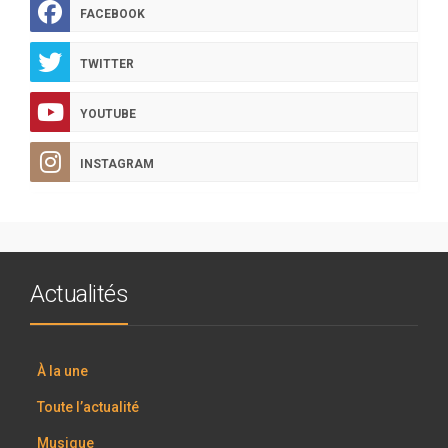
FACEBOOK
TWITTER
YOUTUBE
INSTAGRAM
Actualités
À la une
Toute l’actualité
Musique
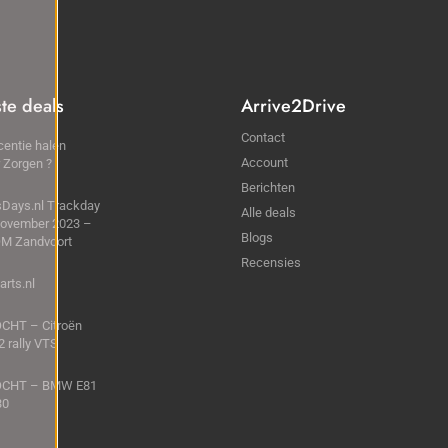
ste deals
Arrive2Drive
Contact
centie halen
Account
 Zorgen ?
Berichten
sDays.nl Trackday
Alle deals
November 2023 –
Blogs
M Zandvoort
Recensies
rts.nl
CHT – Citroën
2 rally VTS
CHT – BMW E81
30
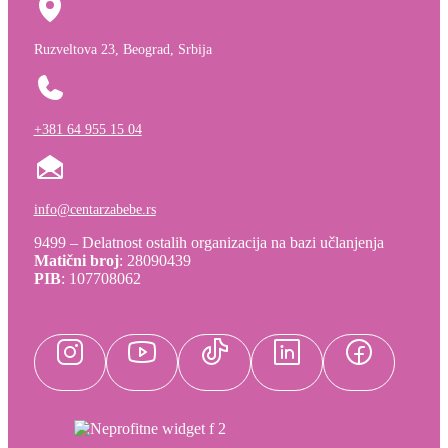
Ruzveltova 23, Beograd, Srbija
+381 64 955 15 04
info@centarzabebe.rs
9499 – Delatnost ostalih organizacija na bazi učlanjenja
Matični broj
: 28090439
PIB
: 107708062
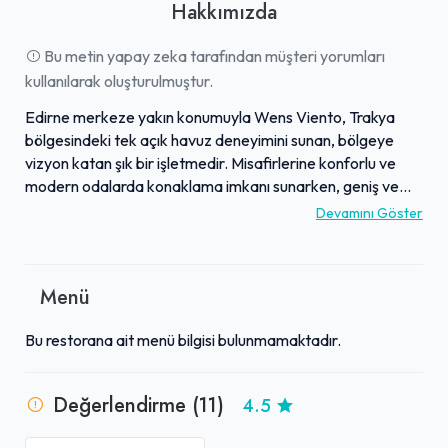
Hakkımızda
Bu metin yapay zeka tarafından müşteri yorumları
kullanılarak oluşturulmuştur.
Edirne merkeze yakın konumuyla Wens Viento, Trakya
bölgesindeki tek açık havuz deneyimini sunan, bölgeye
vizyon katan şık bir işletmedir. Misafirlerine konforlu ve
modern odalarda konaklama imkanı sunarken, geniş ve
ferah havuz alanıyla rahatlatıcı bir kaçış noktası sağlar.
Devamını Göster
Zengin ve lezzetli kahvaltı seçenekleriyle güne başlanılan
mekanda, mutfağının sunduğu çeşitli yemekler ve ustalıkla
hazırlanan kokteyller damak zevkine hitap eder.
Menü
Profesyonel ve ilgili personeli sayesinde misafirler, temiz
ve düzenli ortamda hızlı ve kaliteli hizmet alırken, genel
Bu restorana ait menü bilgisi bulunmamaktadır.
atmosferiyle de beğeni toplamaktadır. Özellikle aileler ve
çiftler için huzurlu ve keyifli bir gün geçirme imkanı sunan
Wens Viento, şehrin kalabalığından uzaklaşarak kaliteli bir
Değerlendirme (11)
4.5
dinlence arayanların tercihidir.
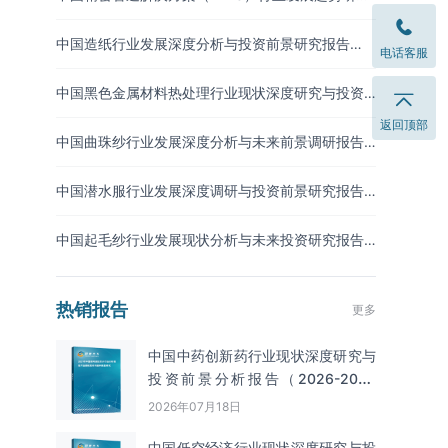
与未来投资分析报告（2026-2033年）
中国造纸行业发展深度分析与投资前景研究报告
电话客服
（2026-2033年）
中国黑色金属材料热处理行业现状深度研究与投资
前景分析报告（2026-2033年）
返回顶部
中国曲珠纱行业发展深度分析与未来前景调研报告
（2026-2033年）
中国潜水服行业发展深度调研与投资前景研究报告
（2026-2033年）
中国起毛纱行业发展现状分析与未来投资研究报告
（2026-2033年）
热销报告
更多
中国中药创新药行业现状深度研究与
投资前景分析报告（2026-2033
年）
2026年07月18日
中国低空经济行业现状深度研究与投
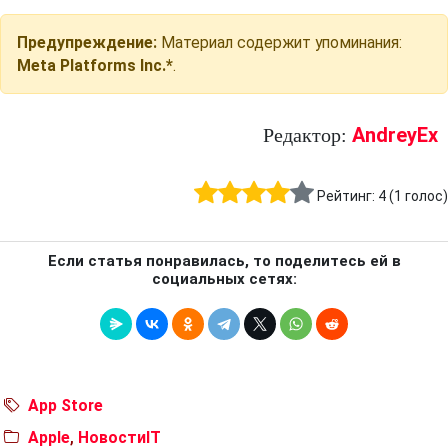
Предупреждение:
Материал содержит упоминания:
Meta Platforms Inc.*
.
AndreyEx
Редактор:
Рейтинг:
4
(
1
голос)
Если статья понравилась, то поделитесь ей в
социальных сетях:
App Store
Apple
,
НовостиIT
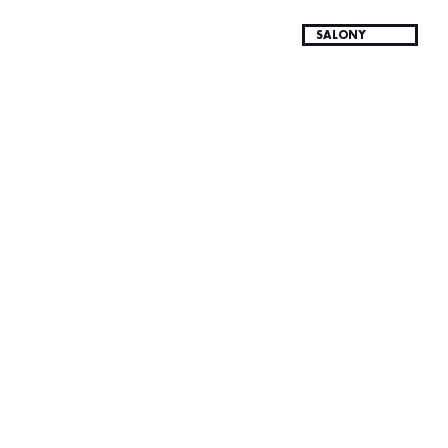
SALONY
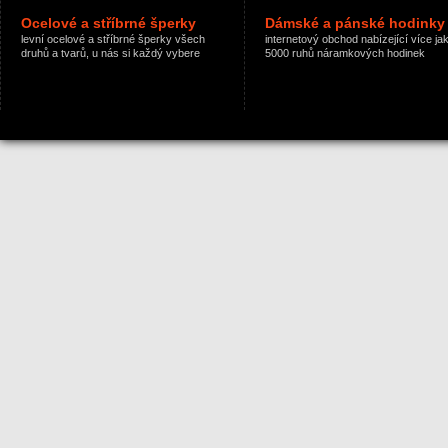
Ocelové a stříbrné šperky
Dámské a pánské hodinky
levní ocelové a stříbrné šperky všech
internetový obchod nabízející více ja
druhů a tvarů, u nás si každý vybere
5000 ruhů náramkových hodinek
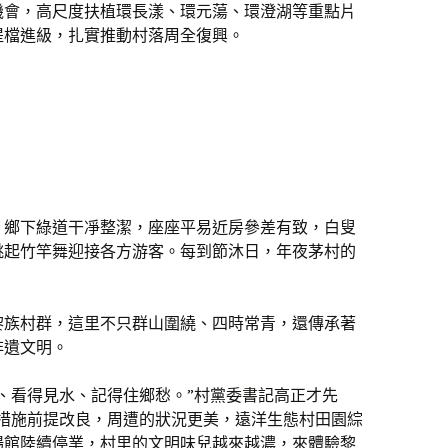
機會，高尺度扶植環長漾、環元蕩、環澄湖等重點片
提檔進級，扎實推動村落周全復興。
，鄉下綠道干凈整潔，座座平易近房參差有致，白叟
跳起竹竿舞迎接各方游客。每到節沐日，年夜茅村的
黎族村群，這里不只群山圍繞、四時常青，還傳承著
非遺文明。
、看得見水、記得住鄉愁。”村黨委書記高正才先
措措施前提改良，周遭的狀況更美，遠洋生態村田園綜
場館陸續停業，村里的文明味兒越來越濃，來體驗黎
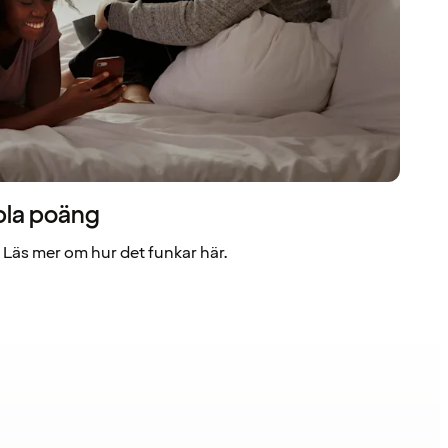
bla poäng
Läs mer om hur det funkar här.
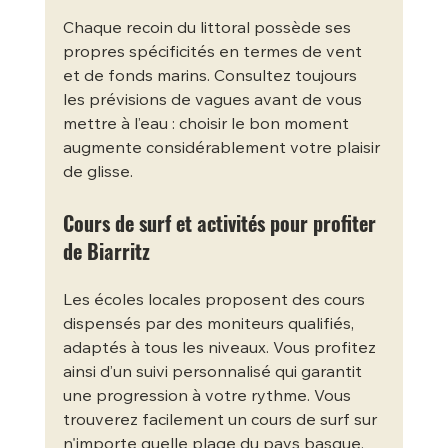
Chaque recoin du littoral possède ses 
propres spécificités en termes de vent 
et de fonds marins. Consultez toujours 
les prévisions de vagues avant de vous 
mettre à l’eau : choisir le bon moment 
augmente considérablement votre plaisir 
de glisse.
Cours de surf et activités pour profiter 
de Biarritz
Les écoles locales proposent des cours 
dispensés par des moniteurs qualifiés, 
adaptés à tous les niveaux. Vous profitez 
ainsi d’un suivi personnalisé qui garantit 
une progression à votre rythme. Vous 
trouverez facilement un cours de surf sur 
n'importe quelle plage du pays basque.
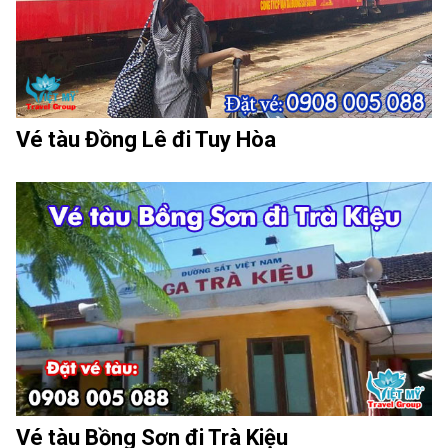
Vé tàu Đồng Lê đi Tuy Hòa
Vé tàu Bồng Sơn đi Trà Kiệu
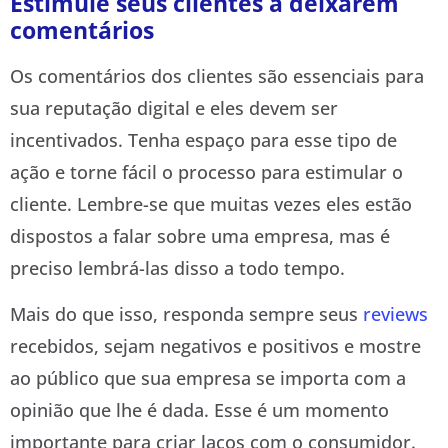
Estimule seus clientes a deixarem
comentários
Os comentários dos clientes são essenciais para
sua reputação digital e eles devem ser
incentivados. Tenha espaço para esse tipo de
ação e torne fácil o processo para estimular o
cliente. Lembre-se que muitas vezes eles estão
dispostos a falar sobre uma empresa, mas é
preciso lembrá-las disso a todo tempo.
Mais do que isso, responda sempre seus
reviews
recebidos, sejam negativos e positivos e mostre
ao público que sua empresa se importa com a
opinião que lhe é dada. Esse é um momento
importante para criar laços com o consumidor.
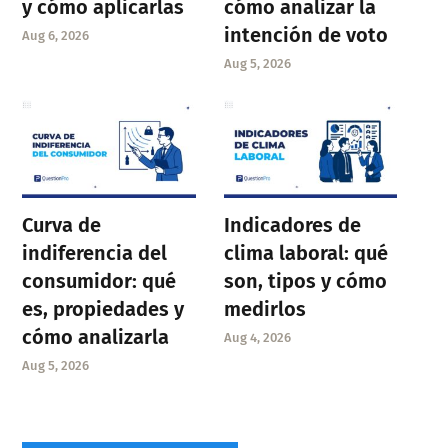
y cómo aplicarlas
cómo analizar la
intención de voto
Aug 6, 2026
Aug 5, 2026
Curva de
Indicadores de
indiferencia del
clima laboral: qué
consumidor: qué
son, tipos y cómo
es, propiedades y
medirlos
cómo analizarla
Aug 4, 2026
Aug 5, 2026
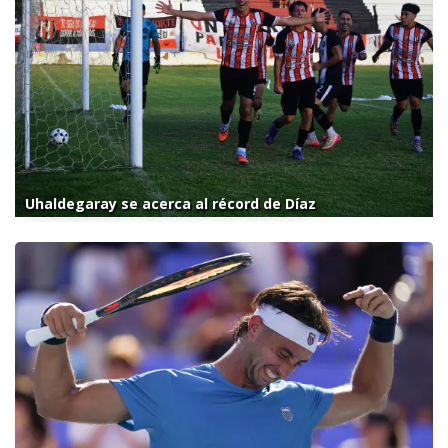
Uhaldegaray se acerca al récord de Díaz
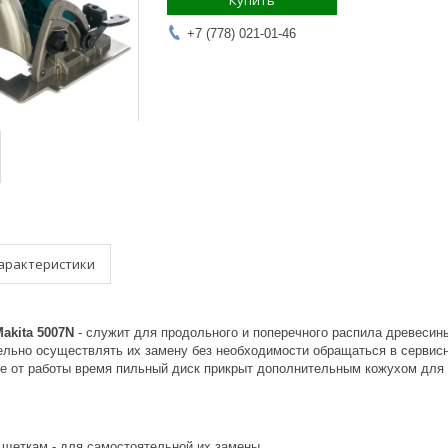
Купить
+7 (778) 021-01-46
арактеристики
akita 5007N
- служит для продольного и поперечного распила древесин
ельно осуществлять их замену без необходимости обращаться в сервис
ое от работы время пильный диск прикрыт дополнительным кожухом для 
к щеткам - для самостоятельной их замены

◆ Brief
Transcribe the records in full and exactly. Pictures stay out.

◆ Response to this exercise
FACEBOOK
TWITTER
YOUTUBE
INSTAGRAM
Actualités
À la une
Toute l’actualité
Musique
ste deals
Arrive2Drive
Contact
centie halen
Account
 Zorgen ?
Berichten
sDays.nl Trackday
Alle deals
November 2023 –
Blogs
M Zandvoort
Recensies
rts.nl
CHT – Citroën
2 rally VTS
CHT – BMW E81
30
Ruzveltova 23, Beograd, Srbija
+381 64 955 15 04
info@centarzabebe.rs
9499 – Delatnost ostalih organizacija na bazi učlanjenja
Matični broj
: 28090439
PIB
: 107708062
Hakkımızda
Bu metin yapay zeka tarafından müşteri yorumları
kullanılarak oluşturulmuştur.
Edirne merkeze yakın konumuyla Wens Viento, Trakya
bölgesindeki tek açık havuz deneyimini sunan, bölgeye
vizyon katan şık bir işletmedir. Misafirlerine konforlu ve
modern odalarda konaklama imkanı sunarken, geniş ve
ferah havuz alanıyla rahatlatıcı bir kaçış noktası sağlar.
Devamını Göster
Zengin ve lezzetli kahvaltı seçenekleriyle güne başlanılan
mekanda, mutfağının sunduğu çeşitli yemekler ve ustalıkla
hazırlanan kokteyller damak zevkine hitap eder.
Menü
Profesyonel ve ilgili personeli sayesinde misafirler, temiz
ve düzenli ortamda hızlı ve kaliteli hizmet alırken, genel
Bu restorana ait menü bilgisi bulunmamaktadır.
atmosferiyle de beğeni toplamaktadır. Özellikle aileler ve
çiftler için huzurlu ve keyifli bir gün geçirme imkanı sunan
Wens Viento, şehrin kalabalığından uzaklaşarak kaliteli bir
Değerlendirme (11)
4.5
dinlence arayanların tercihidir.
与未来投资分析报告（2026-2033年）
中国造纸行业发展深度分析与投资前景研究报告
电话客服
（2026-2033年）
中国黑色金属材料热处理行业现状深度研究与投资
前景分析报告（2026-2033年）
返回顶部
中国曲珠纱行业发展深度分析与未来前景调研报告
（2026-2033年）
中国潜水服行业发展深度调研与投资前景研究报告
（2026-2033年）
中国起毛纱行业发展现状分析与未来投资研究报告
（2026-2033年）
热销报告
更多
中国中药创新药行业现状深度研究与
投资前景分析报告（2026-2033
年）
2026年07月18日
中国低空经济行业现状深度研究与投
Предупреждение:
Материал содержит упоминания:
Meta Platforms Inc.*
.
AndreyEx
Редактор:
Рейтинг:
4
(
1
голос)
Если статья понравилась, то поделитесь ей в
социальных сетях:
App Store
Apple
,
НовостиIT
SALONY
Ocelové a stříbrné šperky
Dámské a pánské hodinky
levní ocelové a stříbrné šperky všech
internetový obchod nabízející více ja
druhů a tvarů, u nás si každý vybere
5000 ruhů náramkových hodinek
機會，高尺度扶植環長漾、環元蕩、環澄湖等重點片
提檔進級，扎實推動村落周全復興。
，鄉下綠道干凈整潔，座座平易近房參差有致，白叟
跳起竹竿舞迎接各方游客。每到節沐日，年夜茅村的
黎族村群，這里不只群山圍繞、四時常青，還傳承著
非遺文明。
、看得見水、記得住鄉愁。”村黨委書記高正才先
措措施前提改良，周遭的狀況更美，遠洋生態村田園綜
場館陸續停業，村里的文明味兒越來越濃，來體驗黎
bla poäng
Läs mer om hur det funkar här.
Chaque recoin du littoral possède ses 
propres spécificités en termes de vent 
et de fonds marins. Consultez toujours 
les prévisions de vagues avant de vous 
mettre à l’eau : choisir le bon moment 
augmente considérablement votre plaisir 
de glisse.
Cours de surf et activités pour profiter 
de Biarritz
Les écoles locales proposent des cours 
dispensés par des moniteurs qualifiés, 
adaptés à tous les niveaux. Vous profitez 
ainsi d’un suivi personnalisé qui garantit 
une progression à votre rythme. Vous 
trouverez facilement un cours de surf sur 
n'importe quelle plage du pays basque.
Vé tàu Đồng Lê đi Tuy Hòa
Vé tàu Bồng Sơn đi Trà Kiệu
Estimule seus clientes a deixarem
comentários
Os comentários dos clientes são essenciais para
sua reputação digital e eles devem ser
incentivados. Tenha espaço para esse tipo de
ação e torne fácil o processo para estimular o
cliente. Lembre-se que muitas vezes eles estão
dispostos a falar sobre uma empresa, mas é
preciso lembrá-las disso a todo tempo.
Mais do que isso, responda sempre seus
reviews
recebidos, sejam negativos e positivos e mostre
ao público que sua empresa se importa com a
opinião que lhe é dada. Esse é um momento
importante para criar laços com o consumidor.
y cómo aplicarlas
cómo analizar la
intención de voto
Aug 6, 2026
Aug 5, 2026
Curva de
Indicadores de
indiferencia del
clima laboral: qué
consumidor: qué
son, tipos y cómo
es, propiedades y
medirlos
cómo analizarla
Aug 4, 2026
Aug 5, 2026
Uhaldegaray se acerca al récord de Díaz
Купить
+7 (778) 021-01-46
арактеристики
akita 5007N
- служит для продольного и поперечного распила древесин
ельно осуществлять их замену без необходимости обращаться в сервис
ое от работы время пильный диск прикрыт дополнительным кожухом для 
к щеткам - для самостоятельной их замены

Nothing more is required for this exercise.